Now this is a great card! easy to set up and to install and to go with that it is fast! what more can you want? This was never designed to be a gaming card (well not really), how many Matrox cards have you seen around that are for gaming and not business? well there you go then! With the dual head capabilities this is a VERY useful card, i find it highly useful when doing webdesign and graphics etc... though i wouldn't think that it is great for games though it is sooooooooooooo easy to set up! The speed and power however is plenty for most people and with the option of having one extra monitor who could refuse?
I bought the Millenium 400 after reading the great reviews it was getting in magazines and on the internet but when I fitted the card I was very disappointed, some of my 3D games like Quake 3 and Ultima Ascension were running very poorly even with the resolution set as low as 800 x 600. The poor performance was because the Millenium G400 is a 4X AGP card and my motherboard only supported up to 2X. I recently purchased a new motherboard that does support 4X AGP and the improvement in the cards performance is outstanding, my games now run perfectly smooth even at resolutions of up to 1600 x 1200. I would definitely recommend this card, but only if your motherboard supports 4X AGP. The Millenium G400 also has a few other features like DVD playpack, support for two monitors and TV output so you can play your games or watch your DVDs on your TV screen.
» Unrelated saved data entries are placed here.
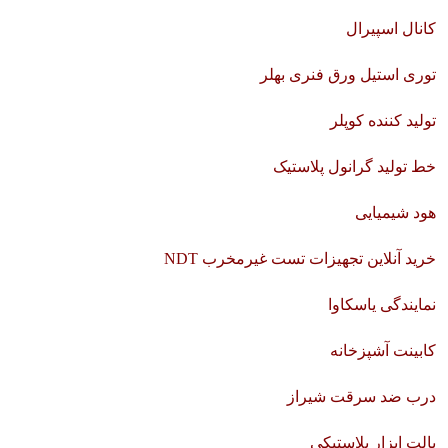
کانال اسپیرال
توری استیل ورق فنری بهلر
تولید کننده کوپلر
خط تولید گرانول پلاستیک
هود شیمیایی
خرید آنلاین تجهیزات تست غیرمخرب NDT
نمایندگی یاسکاوا
کابینت آشپزخانه
درب ضد سرقت شیراز
پالت ابزار پلاستیکی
Currently I work with two PCs, one a beefy P3 running a 3dfx Voodoo 3, and the other is a slightly older machine running the Matrox card. The difference? Not as much as you'd imagine. The matrox is a nice card- you get a lot of performance for your money, it handles polygons well and shades adequately, handls openGL, direct 3d, all the mod cons really, however, I thought I'd warn you of one or two drawbacks.... The matrox will need regular graphic driver updating- I've not found that matrox are particularly quick at releasing new drivers. In assition, you can't simply 'overwrite' an existing driver- Matrox decided it would be a good idea to use an uninstaller utility on their drivers. So firstly you'll need to download this, remove the current driver, then download and install the replacement- costly if you don't have a fast web connection. Also, watch out for some of the graphically heacy games- it won't like them. Activision's Star Trek is a good example.... Okay, well that is about it, nice card for most jobs, a little picky about drives and sometimes choosy about what it will and won't run.